Satanás faz acusações fortíssimas contra Jó e, implicitamente, contra Deus. Coloca em dúvida a integridade de Jó e diz que não passava de interesse, afinal Jó tinha uma vida abençoada por Deus e, portanto, valia a pena ser fiel a esse Deus. E mais, disse que se Jó perdesse tudo, ele viraria as costas para Deus. Satanás desafia a Deus a tirar-lhe tudo e ver se Jó seria o mesmo com Ele.

Indiretamente, também é uma acusação contra Deus. Satanás, no fundo, está acusando Deus de "comprar" o amor e a fidelidade de seus servos com bençãos. E, com isto, está querendo colocar Deus no mesmo patamar que ele (porque é ele, Satanás, que compra a fidelidade de quem o serve). É uma acusação carregada de inveja e uma tentativa (frustada, óbvio) de afirmar que Deus não é muito diferente do que ele.

Esse é o ponto onde quero chegar. Se dizemos que a relação com Deus só vale a pena por causa das bençãos que Deus pode dar, da prosperidade, da saúde, da família perfeita, do sucesso, enfim, do fim de nossas dores, então estamos dando razão ao diabo. Nosso amor é falso, é interesseiro e Deus nos comprou com suas bençãos. A fé em Deus funciona? Ótimo, então eu dou glórias a esse Deus, Deus de favor, que cumpre suas promessas, que faz milagres, mas tem que ser sempre em meu benefício, não esqueça. Eu dou o dízimo, então as janelas dos céus tem que se abrir, bençãos sem medida. Eu sou fiel (que tolice essa de falarmos pra Deus que somos fiéis no sentido de não pecar), portanto praga nenhuma pode me atingir, bençãos e mais bençãos... E o diabo prova sua tese do nosso interesse no divino.

Por isso que eu rompi com a teologia da prosperidade. À luz desse texto de Jó, na minha opinião, ela é uma teologia diabólica, justamente porque dá razão às acusações de Satanás a nosso respeito e a respeito de Deus. Se tem feito um bem na vida das pessoas é uma outra discussão, depende do que entendemos por bem.
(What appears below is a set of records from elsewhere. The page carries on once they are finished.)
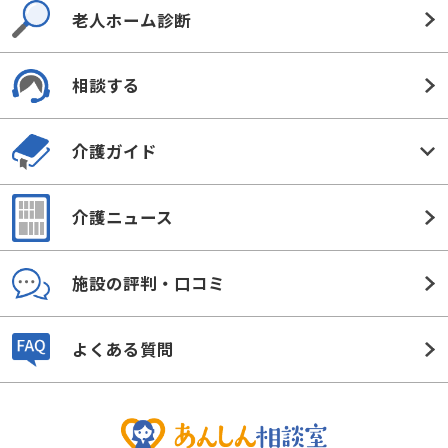
老人ホーム診断
相談する
介護ガイド
介護ニュース
施設の評判・口コミ
よくある質問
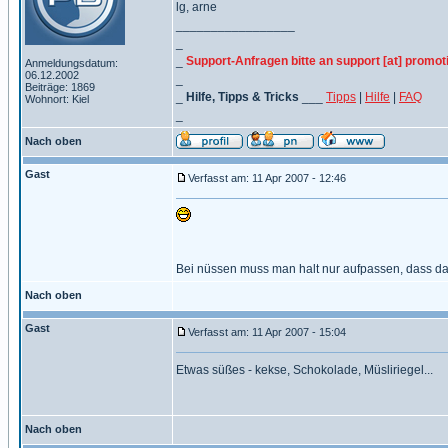
lg, arne
_________________
_
_
Support-Anfragen bitte an support [at] promot
Anmeldungsdatum:
06.12.2002
_
Beiträge: 1869
_
Hilfe, Tipps & Tricks
___
Tipps
|
Hilfe
|
FAQ
Wohnort: Kiel
_
Nach oben
Gast
Verfasst am: 11 Apr 2007 - 12:46
Bei nüssen muss man halt nur aufpassen, dass dan
Nach oben
Gast
Verfasst am: 11 Apr 2007 - 15:04
Etwas süßes - kekse, Schokolade, Müsliriegel...
Nach oben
Satanás tirou tudo de Jó e ainda o pôs cheio de feridas pelo corpo todo. Fez de Jó um pobre-coitado, doente e digno de pena. Contudo, Jó permaneceu fiel a Deus. Felizmente Jó contrariou a lógica do diabo e, no fim, Deus ainda lhe restaurou tudo, dando-lhe em dobro. Mas lembre-se que se suportamos tudo de ruim só porque, no fim, Deus vai abençoar de novo, isso também é interesse.

"Em tudo isto Jó não pecou, nem atribuiu a Deus falta alguma." (Jó 1:22)

"Porque eu sei que o meu Redentor vive, e que por fim se levantará sobre a terra.
 Depois, revestido este meu corpo da minha pele, em minha carne verei a Deus.
 Vê-lo-ei por mim mesmo, os meus olhos o verão, e não outros; de saudade me desfalece o coração dentro de mim." (Jó 19:25-27)

"Então respondeu Jó ao Senhor, dizendo:
 Bem sei eu que tudo podes, e que nenhum dos teus propósitos pode ser impedido.
 Quem é este, que sem conhecimento encobre o conselho? Por isso relatei o que não entendia; coisas que para mim eram inescrutáveis, e que eu não entendia.
 Escuta-me, pois, e eu falarei; eu te perguntarei, e tu me ensinarás.
 Com o ouvir dos meus ouvidos ouvi, mas agora te vêem os meus olhos.
 Por isso me abomino e me arrependo no pó e na cinza." (Jó 42:1-6)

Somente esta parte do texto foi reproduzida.